Vancouver Will Pave Its Streets With Recycled Plastic
Normally, trash in the street is a negative characteristic for a major city, but it's put the city of Vancouver, Canada in the headlines in a positive way. City officials recently announced that Vancouver will be the first-ever city to include recycled plastics in asphalt used to pave and repair roads.
Although we've seen plastic waste recycled into lots of things, from iPhone cases to blue jeans, but this is the first time a major city has attempted to incorporate this abundant waste product into an infrastructure-boosting material. Although the hybrid asphalt will still be black in color like normal pavement, it will be made from used water bottles, milk cartons and yogurt containers.

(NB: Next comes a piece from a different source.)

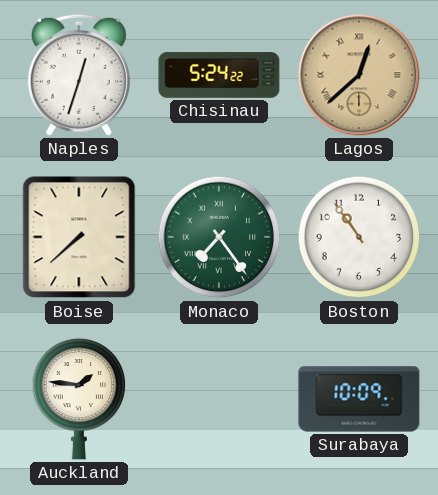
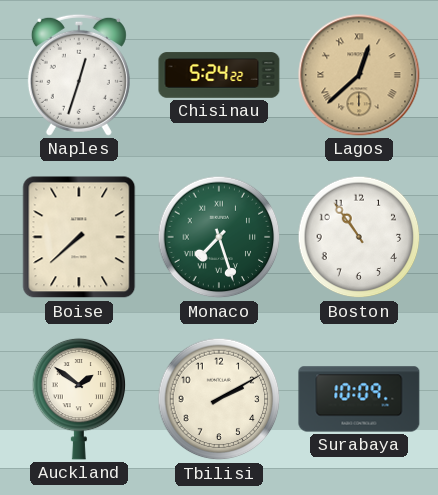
Monaco: 7:24 -> 7:27
Auckland: 1:46 -> 1:51
Tbilisi: none -> 2:10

To make this resourceful new type of asphalt, recyclable material is ground up and made into a wax which then used as a warm mix for asphalt. "It's actually a lot like crayon wax and what we are doing with this is putting it in the asphalt which we are putting down today," Vancouver city engineer Peter Judd explained to CBC News.
Although reports state that the plastic – which constitutes only one percent of the total asphalt mix – will be three times more expensive than currently-used methods, the process involves 20 percent less fuel and will lead to savings in the long term. Apparently, the new recycled ingredient also allows crews to apply asphalt on cool days, which wasn't possible before because it would cause the paving material to seize up.
The only odd, and non-green aspect of this trial is that the recycled plastic material is currently being imported from Ontario. The city says it hopes to source the plastic from local recycling facilities in the future.